France | France, Cour administrative d'appel de Paris, 9ème chambre, 17 novembre 2023, 23PA01798


Vu la procédure suivante :

Procédure contentieuse antérieure :

Mme A... B... a demandé au tribunal administratif de Montreuil d'annuler l'arrêté du 19 avril 2021 par lequel le préfet de la Seine-Saint-Denis a refusé de renouveler son titre de séjour, l'a obligée à quitter le territoire français dans un délai de trente jours, et a fixé le pays de destination.

Par un jugement n° 2106448 du 16 novembre 2022, le tribunal administratif de Montreuil a rejeté la demande de l'intéressée.

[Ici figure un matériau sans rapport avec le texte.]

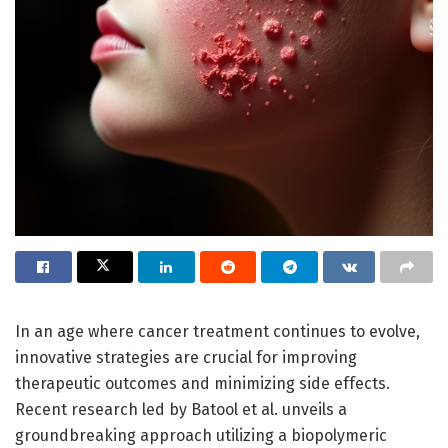
In an age where cancer treatment continues to evolve,
innovative strategies are crucial for improving
therapeutic outcomes and minimizing side effects.
Recent research led by Batool et al. unveils a
groundbreaking approach utilizing a biopolymeric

Procédure devant la Cour :

Par une requête enregistrée le

28 avril 2023 Mme B..., représentée par Me Brocart, demande à la Cour :

1°) d'annuler le jugement...

Vu la procédure suivante :

Procédure contentieuse antérieure :

Mme A... B... a demandé au tribunal administratif de Montreuil d'annuler l'arrêté du 19 avril 2021 par lequel le préfet de la Seine-Saint-Denis a refusé de renouveler son titre de séjour, l'a obligée à quitter le territoire français dans un délai de trente jours, et a fixé le pays de destination.

Par un jugement n° 2106448 du 16 novembre 2022, le tribunal administratif de Montreuil a rejeté la demande de l'intéressée.

Procédure devant la Cour :

Par une requête enregistrée le 28 avril 2023 Mme B..., représentée par Me Brocart, demande à la Cour :

1°) d'annuler le jugement n° 2106448 du 16 novembre 2022 par lequel le tribunal administratif de Montreuil a rejeté sa demande tendant à l'annulation de l'arrêté du préfet de la Seine-Saint-Denis du 19 avril 2021 lui refusant le renouvellement de son titre de séjour, lui faisant obligation de quitter le territoire français dans un délai de trente jours et fixant le pays de destination ;

2°) d'annuler cet arrêté ;

3) d'enjoindre au préfet de la Seine-Saint-Denis de lui délivrer un titre de séjour portant la mention " vie privée et familiale " dans un délai d'un mois suivant l'arrêt à intervenir, sous astreinte de 50 euros par jour de retard ;

4°) à titre subsidiaire, d'enjoindre au préfet de la Seine-Saint-Denis de lui délivrer immédiatement une autorisation provisoire de séjour avec autorisation de travail et de procéder au réexamen de sa situation administrative, dans un délai d'un mois suivant l'arrêt à intervenir, sous astreinte de 50 euros par jour de retard ;

5°) de mettre à la charge de l'Etat le versement à son conseil de la somme de 1 500 euros au titre des articles L. 761-1 du code de justice administrative et 37 de la loi du 10 juillet 1991 relative à l'aide juridique.

Elle soutient que :

- la décision lui refusant le renouvellement de son titre de séjour est entachée d'un défaut d'examen particulier de sa situation ;

- elle a méconnu les dispositions de l'alinéa 4 de l'article L. 431-2 du code de l'entrée et du séjour des étrangers et du droit d'asile ;

- l'illégalité de la décision de refus de séjour prive de base légale l'obligation de quitter le territoire français.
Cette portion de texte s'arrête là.